TASK DETAILS
The entries below must be retyped exactly. Pictures are to be omitted.
===== RECORDS SUPPLIED
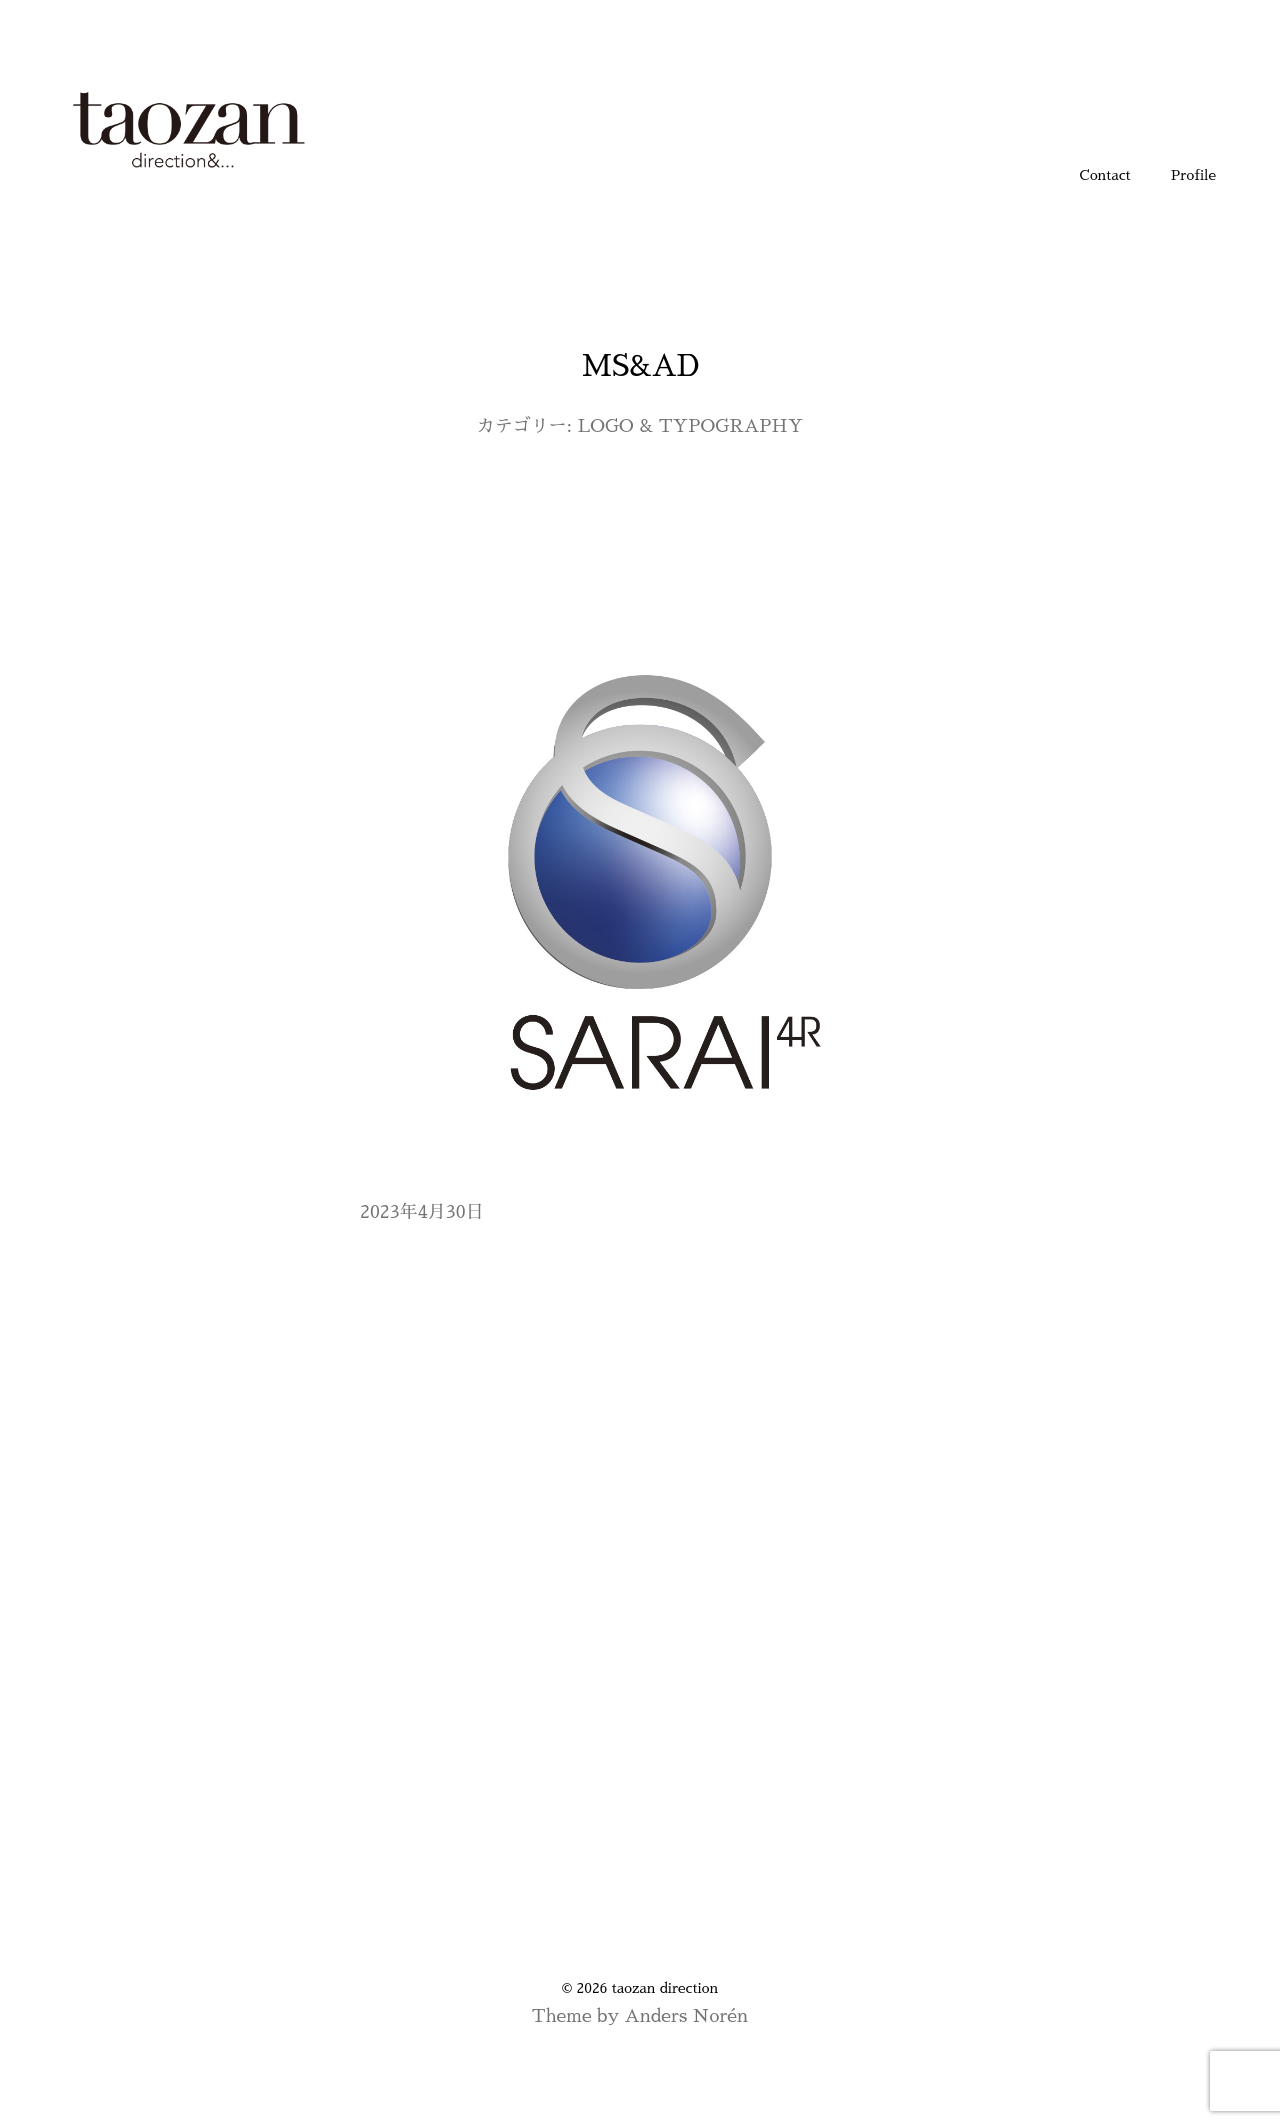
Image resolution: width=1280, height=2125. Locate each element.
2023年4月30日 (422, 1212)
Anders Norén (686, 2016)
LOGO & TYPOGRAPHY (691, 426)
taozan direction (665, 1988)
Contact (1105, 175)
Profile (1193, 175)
==========
RESPONSE TO THIS EXERCISE
Image resolution: width=1280, height=2125. Locate each element.
2023年4月30日 (422, 1212)
Anders Norén (686, 2016)
LOGO & TYPOGRAPHY (691, 426)
taozan direction (665, 1988)
Contact (1105, 175)
Profile (1193, 175)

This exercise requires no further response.